Homemade Root Killer For Sewer Lines
Sewage may be waste to you, but to the roots growing near your sewer line, it's a nutritious meal, and they will use any small opening in the pipes to get to it. Once they grow large enough, slow-running toilets and sewage backups are the result. The most effective chemicals for killing them must be handled by professionals, but you can make your own root-killing remedies from easy-to-obtain chemicals to control them.
Foaming Root Killers
Roots generally enter the sewer pipes from above, so using any type of chemical that combines with water may pass through the pipes without contacting them at all.
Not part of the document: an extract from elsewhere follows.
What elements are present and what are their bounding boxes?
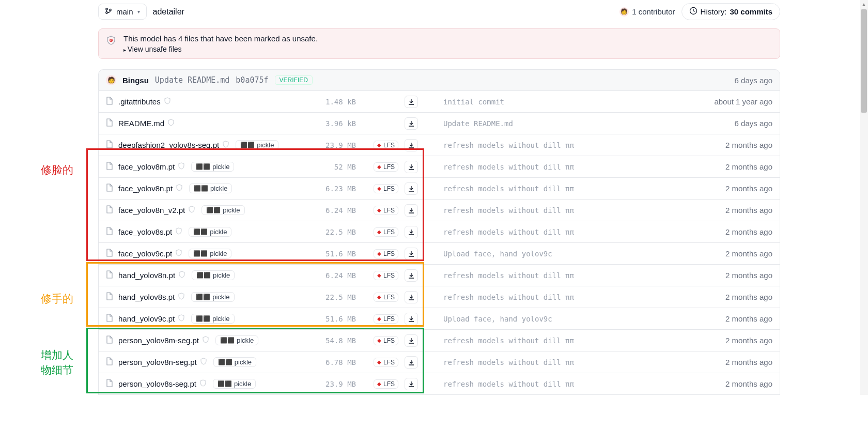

Professional plumbers handle this by using a foaming mixture of chemicals, and you can purchase a less-toxic mixture than the one they use at most home and garden centers, and online. It contains dichlobenil, which is safe even for septic systems. If you're reluctant to introduce this chemical into a septic system or the municipal waste system, you can employ one of the traditional alternatives: rock salt or copper sulfate.
Crystalline Root Killers
Both copper sulfate — which you can buy in crystalline form at a hardware store — and rock salt kill roots on contact, and if your pipes run sluggishly, flushing either one down the lowest toilet in the house should improve the situation. Copper sulfate is most effective if you pour about 1/2 cup of crystals into the toilet and flush repeatedly. The same amount of rock salt is also effective, especially if you take the time to break it into smaller crystals with a hammer before flushing it. These chemicals are especially effective on clay pipes because they leach into the clay and prevent new roots from growing.
Homemade Foam Root Killer
You can add foaming action to a salt solution by adding baking soda and vinegar. To make this environmentally friendly root killer, mix a cup each of regular table salt, baking soda, vinegar and boiling water and immediately flush it down the toilet. When mixed together, baking soda and vinegar begin to fizz, and the fizzing action allows the solution to fill the pipes so the salt can come in contact with the obstructing roots. The solution kills roots on contact, but it takes time for the dead roots to wash away, so you won't notice immediate results.
Preventing Root Incursion
Once roots have blocked your sewer, you may be able to kill them, but you can't remove them quickly unless you use an auger. To later prevent blockages, it's best to keep roots away. One strategy is to saturate the ground around the pipe with a root killer, such as copper sulfate. To do this, dig a small, deep hole — or a series of holes — near a problem part of the pipe. Insert a length of 1 1/2-inch pipe into each hole, pour copper sulfate crystals into the pipes and then fill the pipes with boiling water. Cap the pipes and leave them in place so you can repeat the treatment periodically.